> Task instructions
Pick every line out of the entries below that has the string "kann", and copy it.

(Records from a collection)
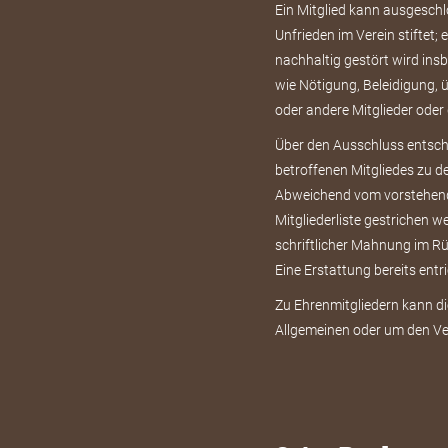
Ein Mitglied kann ausgeschl
Unfrieden im Verein stiftet
nachhaltig gestört wird ins
wie Nötigung, Beleidigung,
oder andere Mitglieder oder
Über den Ausschluss entsche
betroffenen Mitgliedes zu d
Abweichend vom vorstehende
Mitgliederliste gestrichen w
schriftlicher Mahnung im Rüc
Eine Erstattung bereits entr
Zu Ehrenmitgliedern kann di
Allgemeinen oder um den Ve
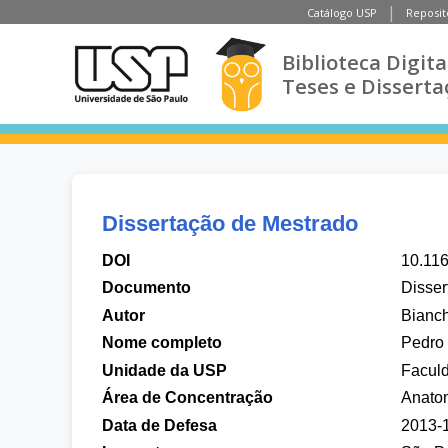
Catálogo USP
Reposit
Biblioteca Digita
Teses e Disserta
Dissertação de Mestrado
DOI
10.11
Documento
Disser
Autor
Bianch
Nome completo
Pedro 
Unidade da USP
Faculd
Área de Concentração
Anatom
Data de Defesa
2013-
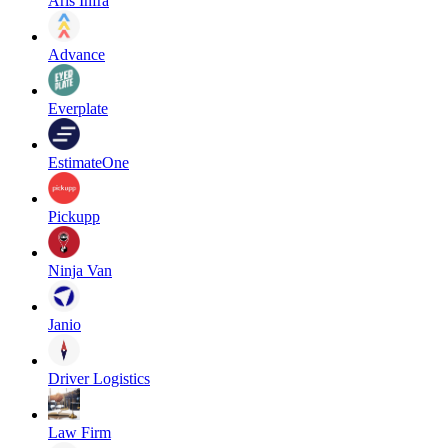
Aris Infra
Advance
Everplate
EstimateOne
Pickupp
Ninja Van
Janio
Driver Logistics
Law Firm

> Exercise solution
Ein Mitglied kann ausgeschl
Zu Ehrenmitgliedern kann di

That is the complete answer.